It's New Years Eve and I'm thinking about all the New Years Eves I worked on the ambulance, with the sound of revelers in the background, cheap horns blowing and the bus inching its way through the crowds. And my friend John Brennan, who worked every New Years Eve in the Clare's ER. Here's a poem from BrokeDown Palace I wrote for him.
FLANDERS FIELD
Dr. John Brennan, the bub, was born on my birthday. In the infant dawn, 1950. On the flip side of the world.
Dr. John Brennan, the billy-lid, was a model train buff, dodging mass to create elaborate track layouts with his brother Peter.
Dr. John Brennan, the happy little vegemite, was an ace squash player and card shark.
Dr John Brennan, the bloke in the white coat, punched holes in the walls of his Upper West Side apartment, so his trains could really let it fly.
Dr. John Brennan, my friend, died in Australia in 2002. I found all this out after he died.
It's what people write about, once someone is gone./The little things you can put into words, that made them special. Words to try and make the world feel what you feel./Sometimes on the ambulance, late at night I'd find myself getting angry with a patient. Because I was tired./Because they called every night. It doesn't matter.
I didn't want to be that person./The burnt out medic, the tough girl. So I asked a question about their lives. Where did you grow up?/What did you do before you fell on hard times? It didn't always work./But a lot of times the smallest peek into their past a scrap of what they once had been/dissolved my anger./Let me see the skel, the junkie, the crackhead as someone real. Like me.

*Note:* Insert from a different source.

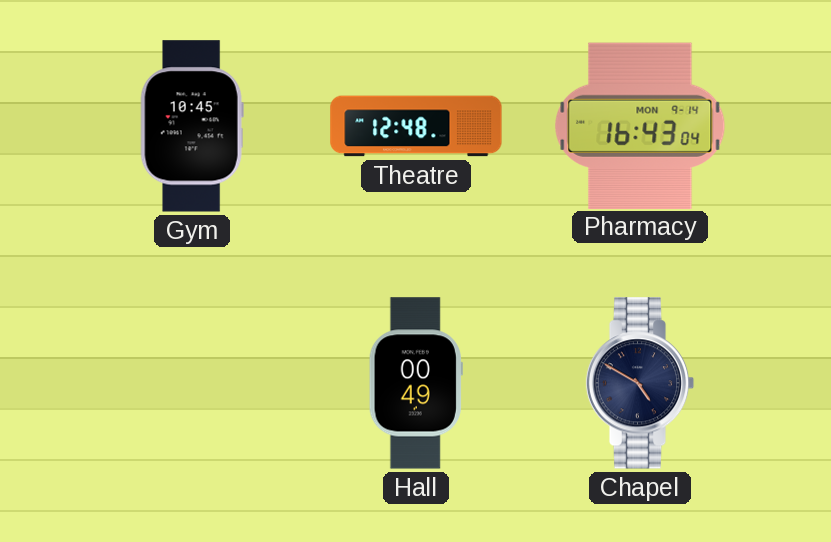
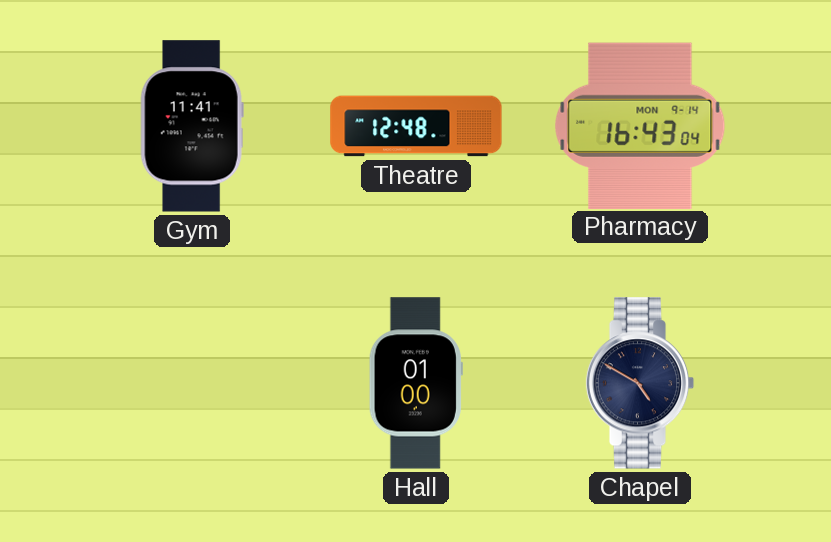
Gym: 10:45 -> 11:41
Hall: 00:49 -> 01:00
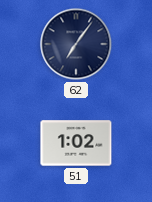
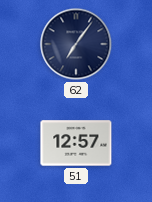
51: 1:02 -> 12:57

I guess that's what I'm doing now
Relaying fact after fact about John Brennan Trying to make him a man again/instead of a phantom, fading with the years.
But maybe all that matters is that one New Year's Eve every stretcher filled, the hallway lined with puking drunks, bloody noses, slashings and broken wrists/The memory of a homicide from an hour before still burnt in my mind
And Dr. Brennan at the center of it all, in his perfect tux, his bow-tie and butcher's apron Whispering to me that there's a bottle of Moet et Chandon in the lounge, and I should take a break and raise a toast. A toast to life, in all its chaotic glory.